--- START ---
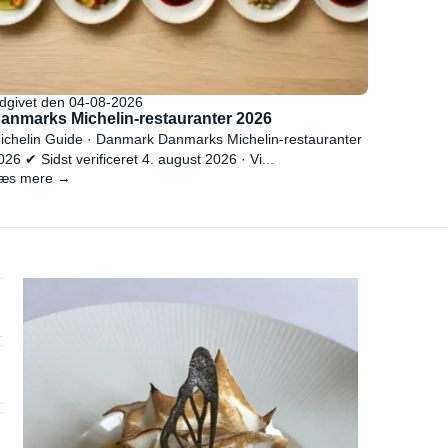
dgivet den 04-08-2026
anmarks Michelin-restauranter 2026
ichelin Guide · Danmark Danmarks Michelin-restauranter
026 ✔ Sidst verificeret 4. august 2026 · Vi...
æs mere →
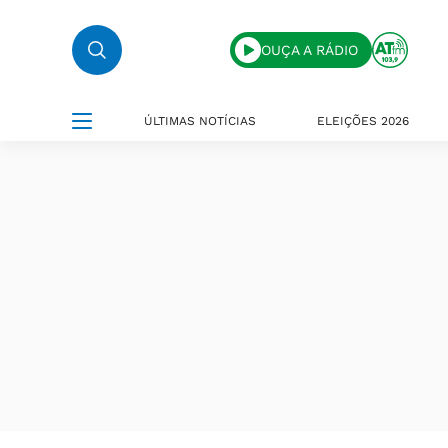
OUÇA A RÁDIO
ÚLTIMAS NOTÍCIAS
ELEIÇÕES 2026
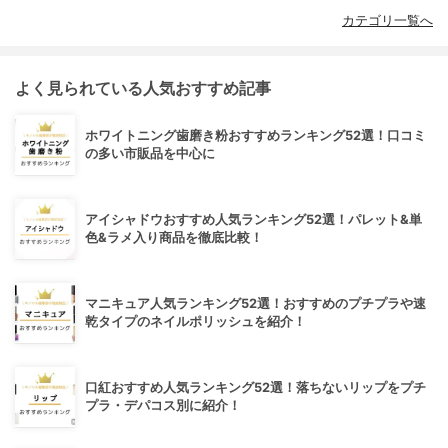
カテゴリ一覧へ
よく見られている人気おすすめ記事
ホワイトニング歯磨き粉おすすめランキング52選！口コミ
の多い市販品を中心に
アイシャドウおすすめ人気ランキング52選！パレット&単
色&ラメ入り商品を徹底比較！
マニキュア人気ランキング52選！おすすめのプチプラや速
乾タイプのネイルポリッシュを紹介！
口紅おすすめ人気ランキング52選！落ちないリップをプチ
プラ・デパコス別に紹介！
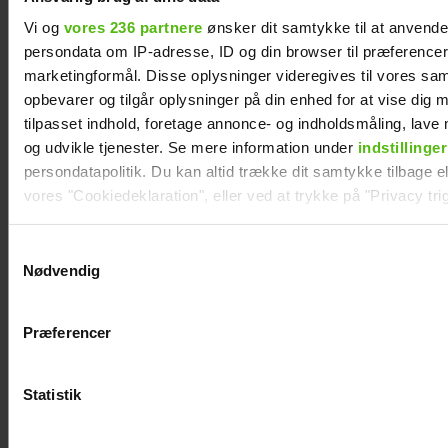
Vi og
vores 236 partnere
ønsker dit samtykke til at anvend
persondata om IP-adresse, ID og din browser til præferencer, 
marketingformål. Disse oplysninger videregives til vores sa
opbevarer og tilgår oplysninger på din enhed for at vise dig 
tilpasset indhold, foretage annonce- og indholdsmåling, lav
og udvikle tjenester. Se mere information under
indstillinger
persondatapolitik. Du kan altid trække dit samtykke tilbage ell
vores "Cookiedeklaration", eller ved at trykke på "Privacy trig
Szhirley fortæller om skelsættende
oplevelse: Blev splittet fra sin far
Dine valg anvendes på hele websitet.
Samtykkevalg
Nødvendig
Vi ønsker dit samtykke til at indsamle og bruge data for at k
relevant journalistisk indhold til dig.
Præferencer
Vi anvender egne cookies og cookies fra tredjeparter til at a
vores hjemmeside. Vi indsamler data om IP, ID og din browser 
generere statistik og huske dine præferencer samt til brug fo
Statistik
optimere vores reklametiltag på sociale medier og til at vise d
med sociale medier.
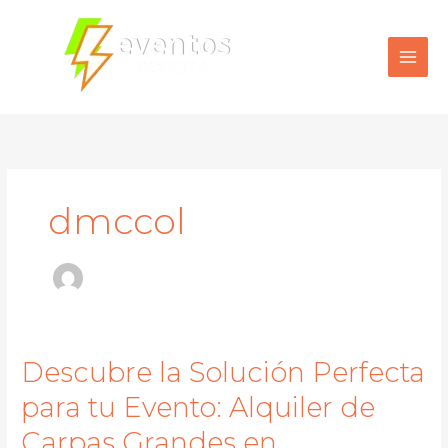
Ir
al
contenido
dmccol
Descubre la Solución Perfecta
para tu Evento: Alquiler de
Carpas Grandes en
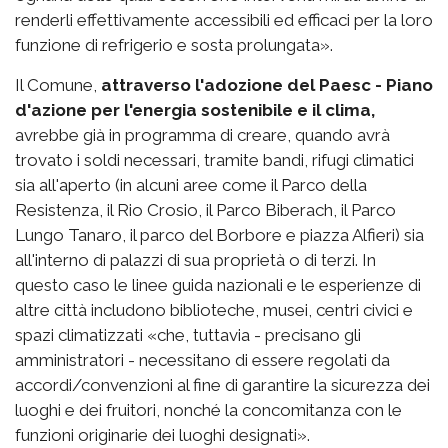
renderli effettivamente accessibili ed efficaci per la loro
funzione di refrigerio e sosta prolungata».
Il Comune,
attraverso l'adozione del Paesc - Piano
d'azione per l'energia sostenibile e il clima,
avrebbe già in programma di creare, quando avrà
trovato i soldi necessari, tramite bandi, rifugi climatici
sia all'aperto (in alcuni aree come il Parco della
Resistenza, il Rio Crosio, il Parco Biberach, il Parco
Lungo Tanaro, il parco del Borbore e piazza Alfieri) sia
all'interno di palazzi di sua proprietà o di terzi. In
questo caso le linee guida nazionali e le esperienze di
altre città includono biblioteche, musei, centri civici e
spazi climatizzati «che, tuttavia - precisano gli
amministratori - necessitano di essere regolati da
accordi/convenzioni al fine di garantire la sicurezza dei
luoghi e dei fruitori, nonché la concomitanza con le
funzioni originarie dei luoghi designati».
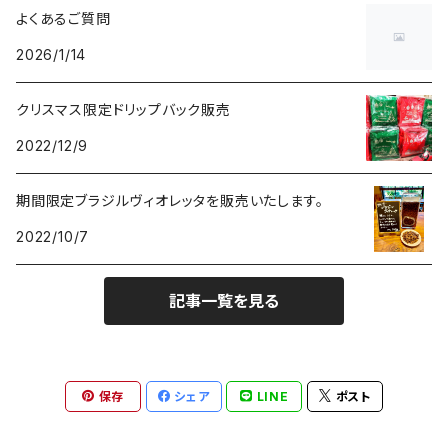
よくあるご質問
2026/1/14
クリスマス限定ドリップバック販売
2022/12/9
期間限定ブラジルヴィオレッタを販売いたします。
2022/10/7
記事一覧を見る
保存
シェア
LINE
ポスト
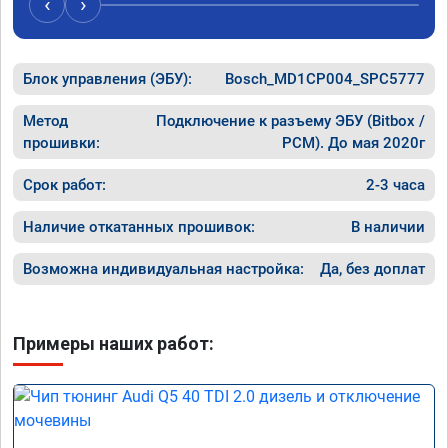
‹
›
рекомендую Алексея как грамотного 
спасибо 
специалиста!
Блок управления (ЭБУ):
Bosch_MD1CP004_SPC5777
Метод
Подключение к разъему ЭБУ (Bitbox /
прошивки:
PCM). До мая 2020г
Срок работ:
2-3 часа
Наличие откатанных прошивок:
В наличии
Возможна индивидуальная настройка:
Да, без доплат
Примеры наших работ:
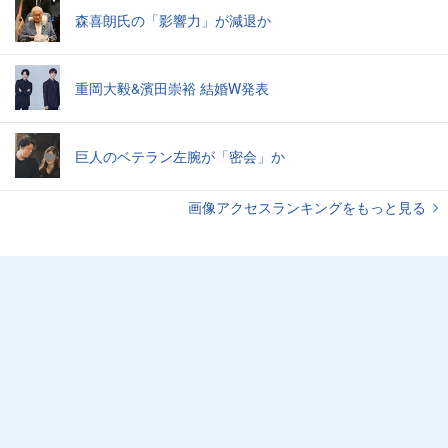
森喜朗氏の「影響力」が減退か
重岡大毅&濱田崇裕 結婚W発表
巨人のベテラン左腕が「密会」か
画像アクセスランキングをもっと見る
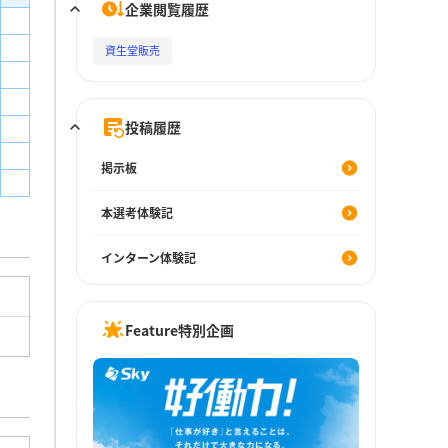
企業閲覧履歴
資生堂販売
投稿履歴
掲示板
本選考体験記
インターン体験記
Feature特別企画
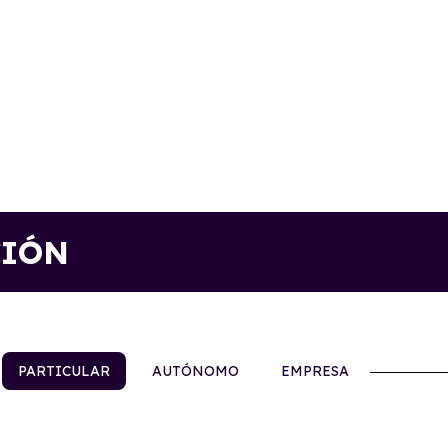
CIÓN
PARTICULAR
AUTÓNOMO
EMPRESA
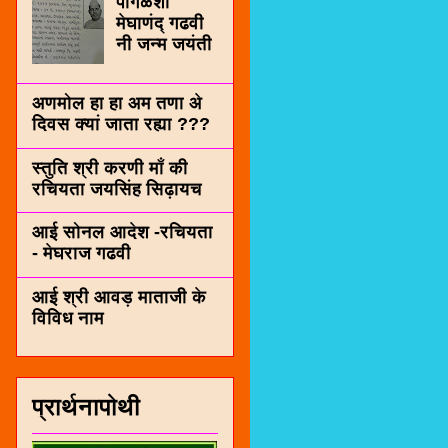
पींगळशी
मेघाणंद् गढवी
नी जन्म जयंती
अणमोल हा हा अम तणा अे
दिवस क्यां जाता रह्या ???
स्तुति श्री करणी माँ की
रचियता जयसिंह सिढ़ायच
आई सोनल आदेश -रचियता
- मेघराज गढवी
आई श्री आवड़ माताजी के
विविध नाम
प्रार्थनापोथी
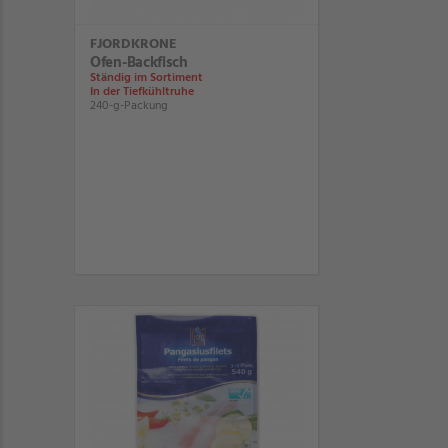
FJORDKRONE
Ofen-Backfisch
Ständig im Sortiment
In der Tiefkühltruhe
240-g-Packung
--- END ---
## Assignment
Give back, unaltered, each line of the listing from the first to the line that contains "- precisano gli", leaving every picture out.

## Response below
dgivet den 04-08-2026
anmarks Michelin-restauranter 2026
ichelin Guide · Danmark Danmarks Michelin-restauranter
026 ✔ Sidst verificeret 4. august 2026 · Vi...
æs mere →
OUÇA A RÁDIO
ÚLTIMAS NOTÍCIAS
ELEIÇÕES 2026
カテゴリ一覧へ
よく見られている人気おすすめ記事
ホワイトニング歯磨き粉おすすめランキング52選！口コミ
の多い市販品を中心に
アイシャドウおすすめ人気ランキング52選！パレット&単
色&ラメ入り商品を徹底比較！
マニキュア人気ランキング52選！おすすめのプチプラや速
乾タイプのネイルポリッシュを紹介！
口紅おすすめ人気ランキング52選！落ちないリップをプチ
プラ・デパコス別に紹介！
Vi og
vores 236 partnere
ønsker dit samtykke til at anvend
persondata om IP-adresse, ID og din browser til præferencer, 
marketingformål. Disse oplysninger videregives til vores sa
opbevarer og tilgår oplysninger på din enhed for at vise dig 
tilpasset indhold, foretage annonce- og indholdsmåling, lav
og udvikle tjenester. Se mere information under
indstillinger
persondatapolitik. Du kan altid trække dit samtykke tilbage ell
vores "Cookiedeklaration", eller ved at trykke på "Privacy trig
Szhirley fortæller om skelsættende
oplevelse: Blev splittet fra sin far
Dine valg anvendes på hele websitet.
Samtykkevalg
Nødvendig
Vi ønsker dit samtykke til at indsamle og bruge data for at k
relevant journalistisk indhold til dig.
Præferencer
Vi anvender egne cookies og cookies fra tredjeparter til at a
vores hjemmeside. Vi indsamler data om IP, ID og din browser 
generere statistik og huske dine præferencer samt til brug fo
Statistik
optimere vores reklametiltag på sociale medier og til at vise d
med sociale medier.
Ir
al
contenido
dmccol
Descubre la Solución Perfecta
para tu Evento: Alquiler de
Carpas Grandes en
renderli effettivamente accessibili ed efficaci per la loro
funzione di refrigerio e sosta prolungata».
Il Comune,
attraverso l'adozione del Paesc - Piano
d'azione per l'energia sostenibile e il clima,
avrebbe già in programma di creare, quando avrà
trovato i soldi necessari, tramite bandi, rifugi climatici
sia all'aperto (in alcuni aree come il Parco della
Resistenza, il Rio Crosio, il Parco Biberach, il Parco
Lungo Tanaro, il parco del Borbore e piazza Alfieri) sia
all'interno di palazzi di sua proprietà o di terzi. In
questo caso le linee guida nazionali e le esperienze di
altre città includono biblioteche, musei, centri civici e
spazi climatizzati «che, tuttavia - precisano gli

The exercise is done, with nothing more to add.